● About this exercise
Search through the entries for the word "were" and copy every line that has it.

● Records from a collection
"""

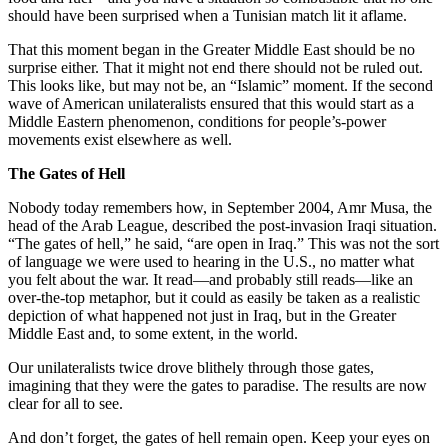
should have been surprised when a Tunisian match lit it aflame.
That this moment began in the Greater Middle East should be no
surprise either. That it might not end there should not be ruled out.
This looks like, but may not be, an “Islamic” moment. If the second
wave of American unilateralists ensured that this would start as a
Middle Eastern phenomenon, conditions for people’s-power
movements exist elsewhere as well.
The Gates of Hell
Nobody today remembers how, in September 2004, Amr Musa, the
head of the Arab League, described the post-invasion Iraqi situation.
“The gates of hell,” he said, “are open in Iraq.” This was not the sort
of language we were used to hearing in the U.S., no matter what
you felt about the war. It read—and probably still reads—like an
over-the-top metaphor, but it could as easily be taken as a realistic
depiction of what happened not just in Iraq, but in the Greater
Middle East and, to some extent, in the world.
Our unilateralists twice drove blithely through those gates,
imagining that they were the gates to paradise. The results are now
clear for all to see.
And don’t forget, the gates of hell remain open. Keep your eyes on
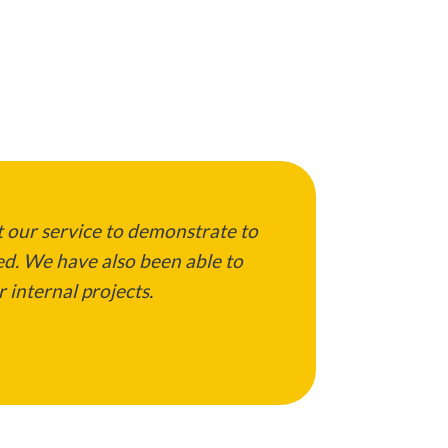
 our service to demonstrate to
ed. We have also been able to
 internal projects.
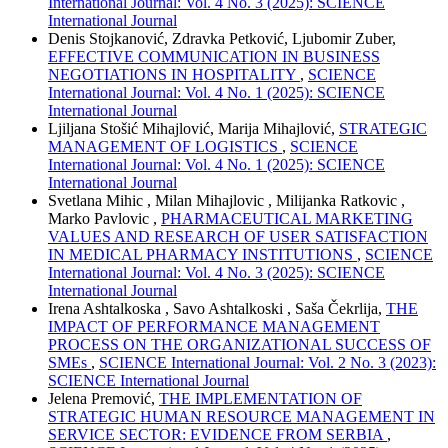
International Journal: Vol. 4 No. 3 (2025): SCIENCE
International Journal
Denis Stojkanović, Zdravka Petković, Ljubomir Zuber,
EFFECTIVE COMMUNICATION IN BUSINESS
NEGOTIATIONS IN HOSPITALITY
,
SCIENCE
International Journal: Vol. 4 No. 1 (2025): SCIENCE
International Journal
Ljiljana Stošić Mihajlović, Marija Mihajlović,
STRATEGIC
MANAGEMENT OF LOGISTICS
,
SCIENCE
International Journal: Vol. 4 No. 1 (2025): SCIENCE
International Journal
Svetlana Mihic , Milan Mihajlovic , Milijanka Ratkovic ,
Marko Pavlovic ,
PHARMACEUTICAL MARKETING
VALUES AND RESEARCH OF USER SATISFACTION
IN MEDICAL PHARMACY INSTITUTIONS
,
SCIENCE
International Journal: Vol. 4 No. 3 (2025): SCIENCE
International Journal
Irena Ashtalkoska , Savo Ashtalkoski , Saša Čekrlija,
THE
IMPACT OF PERFORMANCE MANAGEMENT
PROCESS ON THE ORGANIZATIONAL SUCCESS OF
SMEs
,
SCIENCE International Journal: Vol. 2 No. 3 (2023):
SCIENCE International Journal
Jelena Premović,
THE IMPLEMENTATION OF
STRATEGIC HUMAN RESOURCE MANAGEMENT IN
SERVICE SECTOR: EVIDENCE FROM SERBIA
,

"""

● Answer space
of language we were used to hearing in the U.S., no matter what
imagining that they were the gates to paradise. The results are now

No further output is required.